Richard Arlen, Jean Parker, Russell Hayden, Guinn "Big Boy" Williams, Emma Dunn.
Directed by William Berke.
The main reason for looking at this film is to see the kind of small budget propaganda films that contributed to the US war effort in 1943.
The film focuses on the role of minesweepers, background from British experience in the Atlantic and the English Channel, but closer to home with German submarines and mines near the United States.
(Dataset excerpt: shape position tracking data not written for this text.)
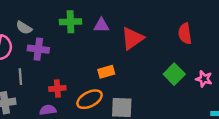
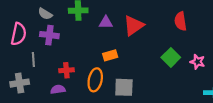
purple triangle: (101, 25) -> (106, 22), moved
gray semicircle: (24, 28) -> (45, 14), moved
orange ellipse: (90, 99) -> (95, 80), turned -50

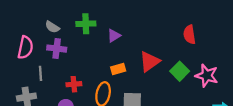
purple triangle: (106, 22) -> (114, 36), turned -32
red triangle: (134, 25) -> (149, 62), moved
pink star: (197, 62) -> (207, 76), size x1.5

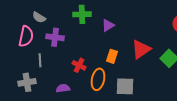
gray semicircle: (52, 27) -> (39, 17), moved
orange rectangle: (118, 69) -> (112, 56), turned -56
red cross: (74, 84) -> (79, 65), moved, turned 32

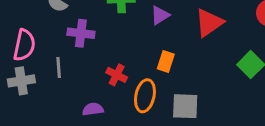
pink semicircle: (26, 36) -> (24, 45), moved
red triangle: (141, 49) -> (209, 23), moved
gray cross: (27, 82) -> (21, 81), moved

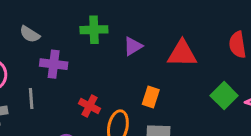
red triangle: (209, 23) -> (182, 54), turned 36
orange rectangle: (166, 62) -> (151, 97), moved

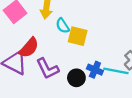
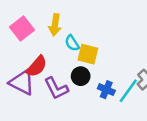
cyan line: (116, 71) -> (128, 91), turned -65
black circle: (76, 78) -> (81, 76), moved

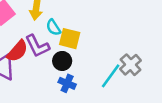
purple L-shape: (56, 88) -> (37, 46), moved
blue cross: (106, 90) -> (67, 83), moved

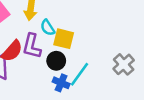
purple L-shape: (37, 46) -> (32, 46), turned 40
cyan line: (111, 76) -> (80, 74), moved

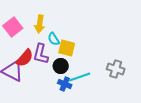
gray cross: (124, 64) -> (116, 69), turned -30
cyan line: (80, 74) -> (80, 77), turned 35

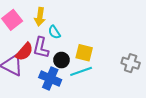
yellow square: (67, 48) -> (84, 53), moved
gray cross: (116, 69) -> (131, 63), moved
blue cross: (65, 84) -> (50, 79), moved, size x1.5

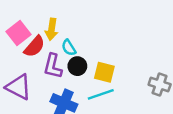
red semicircle: (24, 52) -> (34, 46), moved
black circle: (61, 60) -> (77, 66), moved

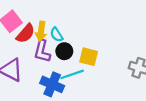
yellow arrow: (52, 29) -> (41, 31), moved
cyan line: (101, 94) -> (72, 74), moved

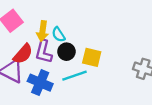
red semicircle: (26, 33) -> (23, 54), moved
blue cross: (52, 84) -> (40, 83), moved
The budget of the film was not large and, while there are some underwater sequences, there are no big action pieces, searching for mines, explosions… There are some explosions and some deaths but presented in a fairly modest-budget way.
Richard Arlen was a popular screen presence at the time, is seen as a hitchhiker picked up by a genial Guinn Williams, persuaded to enlist, their both finding some camaraderie with the various minesweepers. They are also welcomed into the family home, a genial mother and her meals, and an attractive daughter, Jean Parker, and a young man who is in love with her.
Clearly, there are the ingredients for some drama pieces. Richard Arlen, claiming to be a Smith from Tennessee, is actually a man who graduated from the academy, has a skill with mines, but got involved with gambling and money difficulties and deserted. The authorities discover who he is. There is also a complication that he falls in love with Jean Parker and there is trouble with the young man who was to propose to her.
There are scenes of life at home, there are scenes of the men relaxing, there are scenes of action on and under the water.
There is a crisis about the mines, the discovery of a new mine and the need for somebody to dive, find the mine and describe it for the authorities. Arlen has gone on a gambling binge in order to raise money to buy an engagement ring for Jean Parker. Williams has covered for him and goes out in his stead and is killed in action.
Needless to say, Arlen who is under suspicion and restraint because of his past, volunteers to go down, gets the information, saves the other diver and, in the spirit of World War II, sacrifices his life, admitting that he had made mistakes, and dies in action.